There are two other practical advantages of applying to these programs. The first is that you will have less application stress. Rather than two application processes (one at high school, the other towards the end of your undergraduate studies), you will only have one. Medical school (and preparing to apply for medical school during your undergraduate years) is stressful enough, so the majority of students find streamlining the process a huge benefit - not just to their studies, but also their overall well-being.
Another benefit we want to mention is the financial aid available in the fourth year of the programs. Most combined programs provide the undergraduate financial aid for four years while most students begin to take the medical school curriculum in their fourth year. Hence, this ability to use undergraduate aid will reduce the amount of loans needed for students during the first year of medical school.
Negatives of a Combined Program
Despite the pros we’ve mentioned, there are some drawbacks to these programs:
You will be set in a concrete direction for the next six to eight years of your life - of course, you can always drop out. However, this can set your personal ambitions (however they’ve developed) back a number of years, and be more costly in the long run. Therefore, great commitment and dedication to the program you are applying to is essential, both in your application and throughout your studies.

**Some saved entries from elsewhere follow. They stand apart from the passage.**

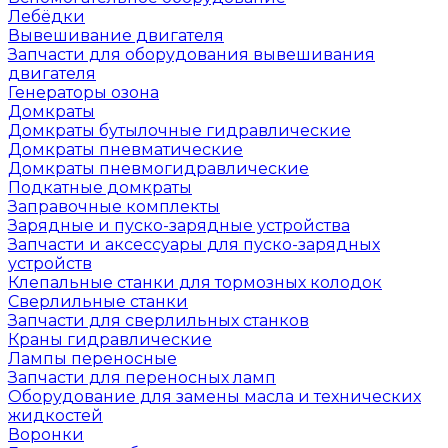
Лебёдки
Вывешивание двигателя
Запчасти для оборудования вывешивания
двигателя
Генераторы озона
Домкраты
Домкраты бутылочные гидравлические
Домкраты пневматические
Домкраты пневмогидравлические
Подкатные домкраты
Заправочные комплекты
Зарядные и пуско-зарядные устройства
Запчасти и аксессуары для пуско-зарядных
устройств
Клепальные станки для тормозных колодок
Сверлильные станки
Запчасти для сверлильных станков
Краны гидравлические
Лампы переносные
Запчасти для переносных ламп
Оборудование для замены масла и технических
жидкостей
Воронки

This commitment to the program should also be seen as a commitment to the location and institution you eventually accept. Following the orthodox path to medical college, students are able to obviously choose a town or city from which they pursued their undergraduate degree. In combined programs, you will most likely be in the same state for at least six years, if not eight.
Another disadvantage comes to the time frame of these accelerated programs. In comparison to other degrees, they will require year-round study, including summer. That being the case, you might find a less traditional student experience, with a heavy workload that could be challenging, especially considering the amount of material you are expected to study in a reduced amount of time.

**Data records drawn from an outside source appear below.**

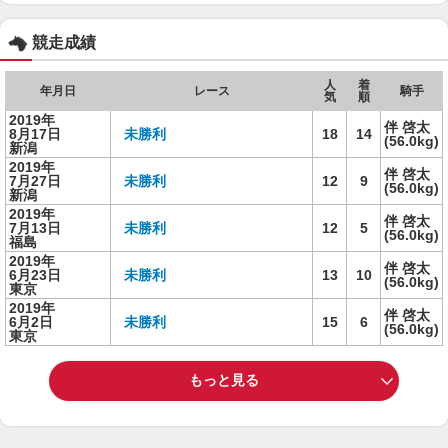
競走成績
人
着
年月日
レース
騎手
気
順
2019年
伴 啓太
8月17日
未勝利
18
14
(56.0kg)
新潟
2019年
伴 啓太
7月27日
未勝利
12
9
(56.0kg)
新潟
2019年
伴 啓太
7月13日
未勝利
12
5
(56.0kg)
福島
2019年
伴 啓太
6月23日
未勝利
13
10
(56.0kg)
東京
2019年
伴 啓太
6月2日
未勝利
15
6
(56.0kg)
東京
もっと見る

As you can see, the disadvantages of the combined program mostly revolve around your level of dedication to it - should you find yourself firmly committed to application with a clear set of goals in mind, the hurdles that many others encounter can be of no material consequence to you.
List of Schools Offering Combined BA/MD & BS/MD Programs
The following list is a comprehensive table of schools offering combined BA/MD and BS/MD programs in the US. Important details such as program length, deadlines and minimum SAT scores. We also mention whether Early Decision/Early Action applications are considered. Early Decisions commit their applicants to that college, while early actions do not. You should know that for many schools, applying for combined programs might be via the Early Decision process only.
There are many factors that one needs to consider when applying for a combined bachelor’s/medical program, but hopefully the above information with the guide that we have provided in this article give you a much better idea not only of where you want to study, but also how you want to commit your years post high school. These combined programs do require a lot of effort and dedication, but on completion truly yield great rewards.